Rita Mascialino, Identità di grammaticale di genere e identità dell'essere umano
Partendo dal punto di vista democratico secondo il quale ognuno ha diritto di scegliersi un sesso diverso da quello somatico sul piano psicologico, anche diritto di mutare il sesso somatico stesso in base a terapie e operazioni chirurgiche, partendo da ciò viene difficile accettare la confusione che ne è sorta a proposito dei generi grammaticali nell’Unione Europea. Come conseguenza del cambio di sesso sul piano psicologico, sembra che ci siano molti problemi sull’uso del genere maschile o femminile per l’identificazione anagrafica, tanto più che tale genere può essere alternato in base ai desideri del momento per così dire, anche in seno ad una stessa giornata come nel genere oggi cosiddetto fluido. Quale soluzione del problema grammaticale che è derivato da tutto ciò, pare che il maschile e il femminile non potranno più esistere nei documenti, bensì potrebbero essere sostituiti da un asterisco in luogo delle desinenze discriminanti o per tutti gli esseri umani in differenziatamente, a parte ulteriori modifiche che si possono prevedere vista l’incertezza delle ipotesi sul tema dei generi ad esempio secondo le indicazioni proposte o emanate di volta in volta dai pensatori dell’UE, i quali non sono ancora riusciti a uscire dall’impasse, trovando una soluzione logica sul piano orale e scritto.

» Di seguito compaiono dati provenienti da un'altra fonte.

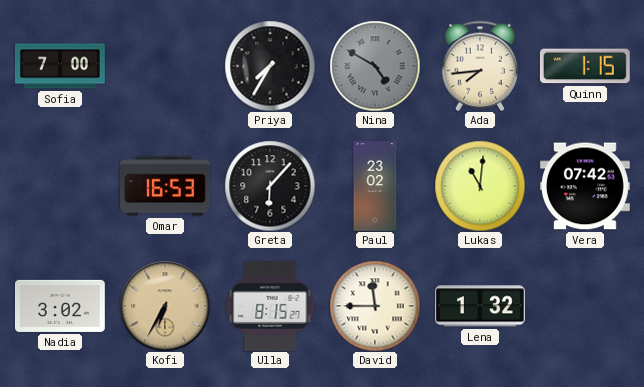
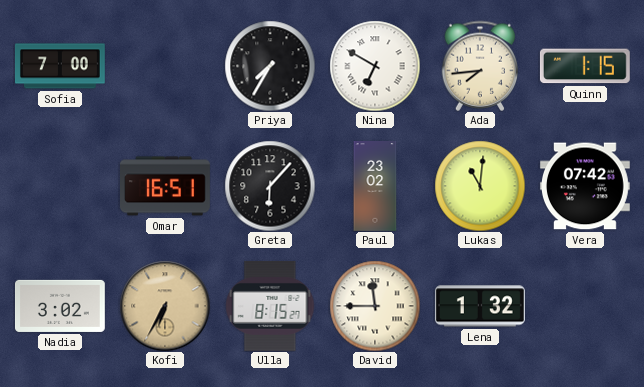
Nina: 4:50 -> 6:50
Nina dial: grey -> white
Omar: 16:53 -> 16:51
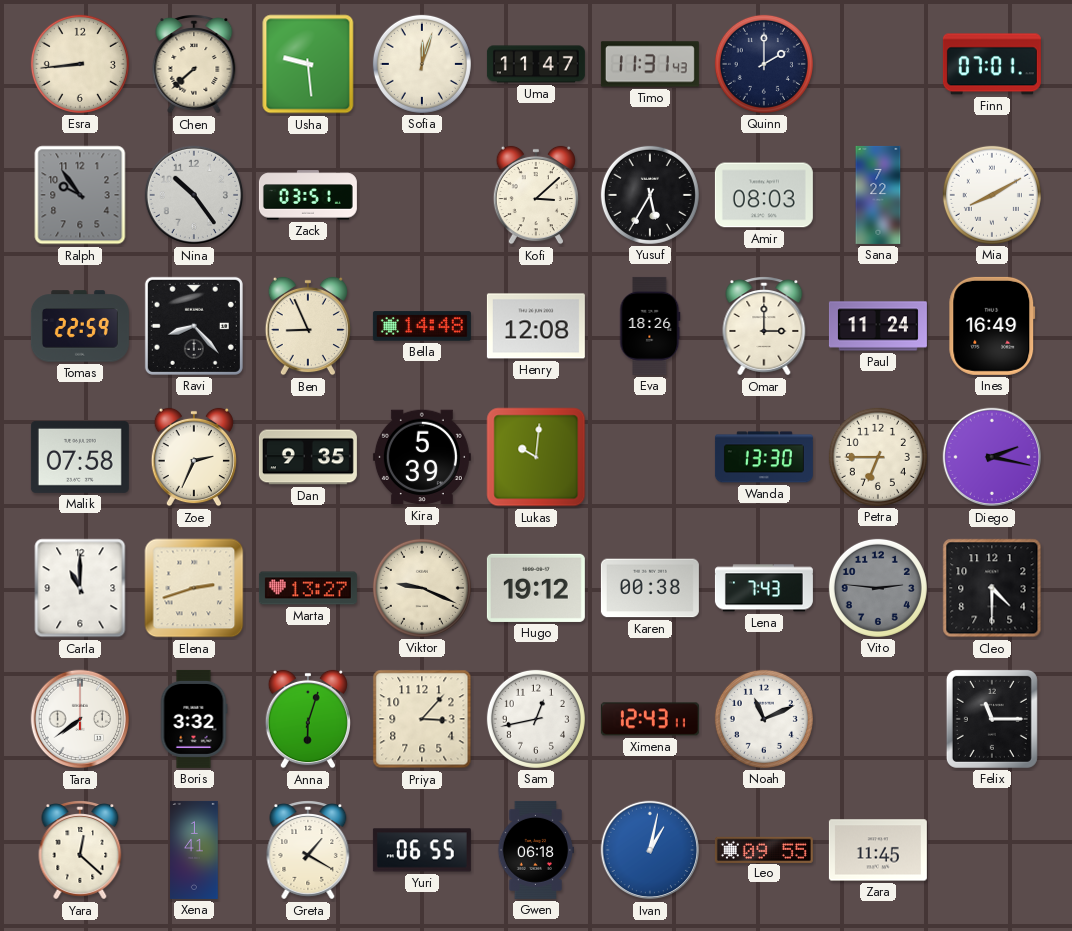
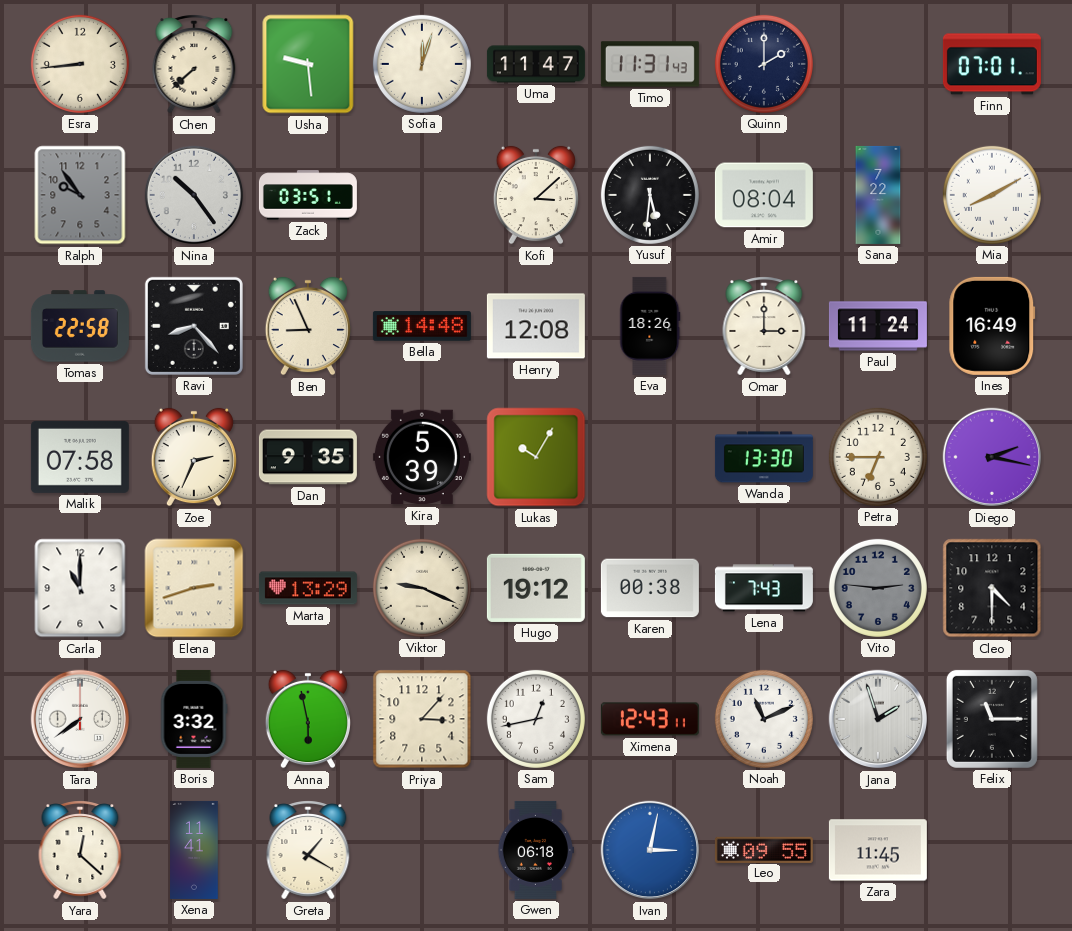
Yusuf: 5:35 -> 5:31
Amir: 08:03 -> 08:04
Tomas: 22:59 -> 22:58
Lukas: 10:01 -> 10:05
Marta: 13:27 -> 13:29
Anna: 6:03 -> 5:58
Jana: none -> 1:57
Xena: 1:41 -> 11:41
Yuri: 06:55 -> none
Ivan: 1:02 -> 3:02
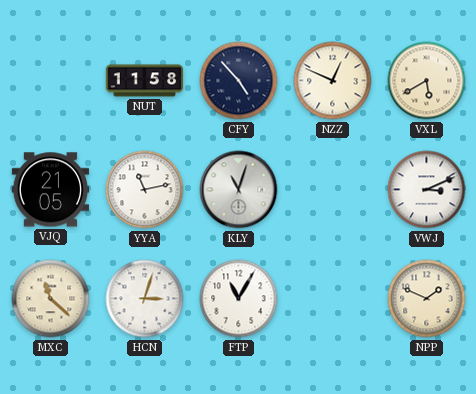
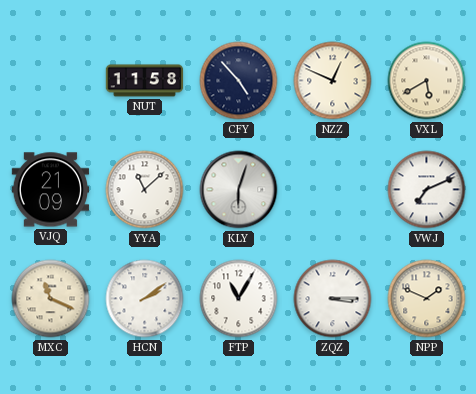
VJQ: 21:05 -> 21:09
YYA: 11:13 -> 11:08
KLY: 11:03 -> 6:03
VWJ: 3:11 -> 7:11
MXC: 11:22 -> 11:19
HCN: 3:03 -> 2:09
ZQZ: none -> 3:15
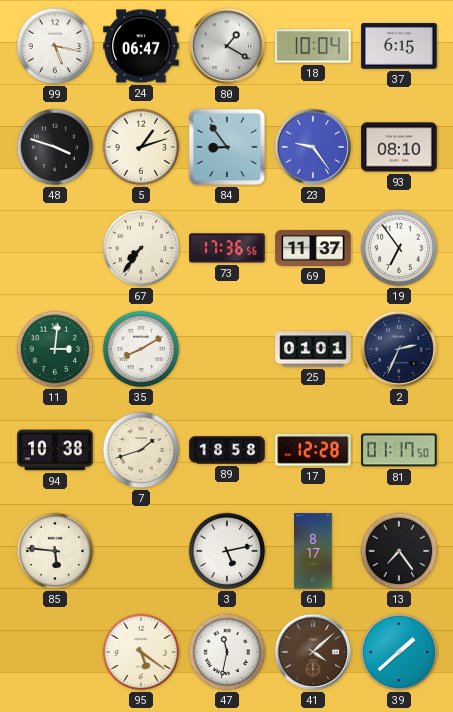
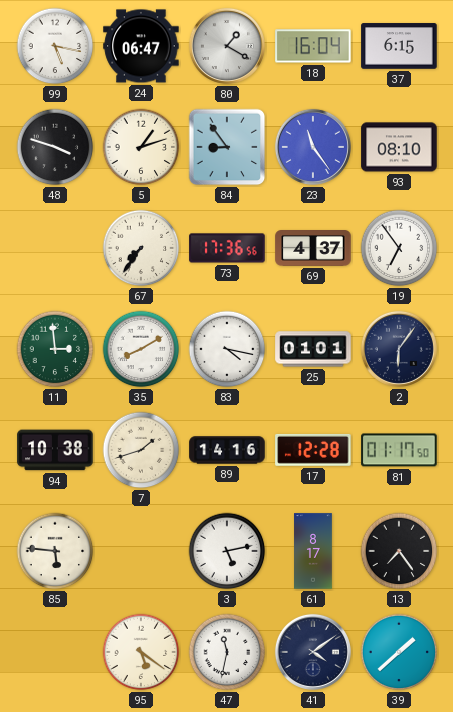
18: 10:04 -> 16:04
23: 9:24 -> 11:24
69: 11:37 -> 4:37
11: 3:01 -> 2:59
83: none -> 4:17
2: 2:34 -> 6:06
89: 18:58 -> 14:16
41: 4:08 -> 4:09
41 dial: brown -> navy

Studio Fotografico Valentina Venier - Udine, Via grazzano 38Mi occuperei in questa riflessione principalmente della
presenza eventuale di un asterisco che nasconda il genere dell’individuo, del
cittadino in democrazia per rispetto della Privacy, come è stato proposto dall’Unione
Europea. Tutto ciò con difficoltà e complicazioni – non complessità – relative
agli appellativi illocutivi nell’uso comune per le persone quando ci si vuole
appunto rivolgere ad esse – tipo signore o signora, per far un
solo esempio –, questo perché colui o colei o coloro dotato o dotata o dotati e
dotate di un sesso psicologico diverso da quanto usualmente creduto in base al
sesso somatico, potrebbe o potrebbero sentirsi, per altro giustamente, offeso offesa
offesi offese o discriminato discriminata discriminati discriminate ingiustamente.
Si vedono immediatamente gli appesantimenti e le prolissità burocratiche del
caso. Gli asterischi eviterebbero la prolissità, ma non l’accumulo costante
degli asterischi stessi e porterebbero nel tempo a cambiamenti linguistici di
perdita di differenziazioni come già ad esempio
l’inglese ne mostra di suo in una semplificazione che non appartiene
alla personalità latino-italiana e che quindi, nella fattispecie, produrrebbe,
forse, qualche stravolgimento identitario non proprio positivo su cui si potrebbe riflettere in altra sede – i
popoli non sono tutti uguali e non lo devono obbligatoriamente diventare.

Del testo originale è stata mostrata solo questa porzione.